DATASET EXCERPTS Start Marker

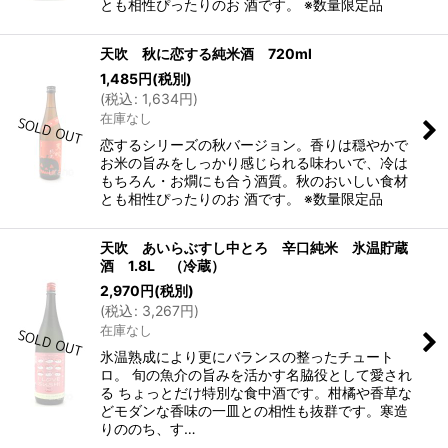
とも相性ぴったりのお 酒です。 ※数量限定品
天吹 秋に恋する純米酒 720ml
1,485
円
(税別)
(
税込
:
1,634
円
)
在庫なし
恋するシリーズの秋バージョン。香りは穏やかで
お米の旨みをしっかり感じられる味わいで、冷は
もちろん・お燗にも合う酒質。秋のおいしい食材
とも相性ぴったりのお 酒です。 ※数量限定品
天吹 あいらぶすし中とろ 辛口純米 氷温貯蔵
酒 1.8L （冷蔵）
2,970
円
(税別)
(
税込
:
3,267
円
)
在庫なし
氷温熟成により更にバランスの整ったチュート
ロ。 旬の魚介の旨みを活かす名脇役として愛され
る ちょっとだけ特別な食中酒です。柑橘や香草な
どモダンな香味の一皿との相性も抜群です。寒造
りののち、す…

DATASET EXCERPTS End Marker
DATASET EXCERPTS Start Marker

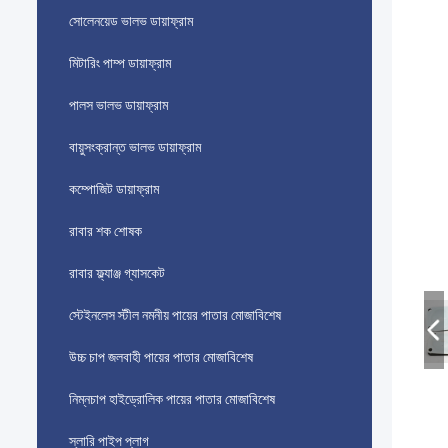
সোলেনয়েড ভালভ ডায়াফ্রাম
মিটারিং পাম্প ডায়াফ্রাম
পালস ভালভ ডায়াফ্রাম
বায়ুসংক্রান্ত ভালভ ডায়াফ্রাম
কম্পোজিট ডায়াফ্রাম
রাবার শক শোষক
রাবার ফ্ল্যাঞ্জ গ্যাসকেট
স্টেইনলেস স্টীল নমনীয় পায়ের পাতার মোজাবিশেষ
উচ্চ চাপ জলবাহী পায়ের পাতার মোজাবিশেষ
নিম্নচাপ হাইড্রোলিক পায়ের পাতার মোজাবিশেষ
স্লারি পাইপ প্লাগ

DATASET EXCERPTS End Marker

• _REQUIREMENT_
Within the listing above, locate the line containing "কম্পোজিট ডায়াফ্রাম" and the line containing "স্লারি পাইপ প্লাগ". Reproduce those two lines and all lines between them exactly, with nothing added.

• _YOUR RESPONSE_
কম্পোজিট ডায়াফ্রাম
রাবার শক শোষক
রাবার ফ্ল্যাঞ্জ গ্যাসকেট
স্টেইনলেস স্টীল নমনীয় পায়ের পাতার মোজাবিশেষ
উচ্চ চাপ জলবাহী পায়ের পাতার মোজাবিশেষ
নিম্নচাপ হাইড্রোলিক পায়ের পাতার মোজাবিশেষ
স্লারি পাইপ প্লাগ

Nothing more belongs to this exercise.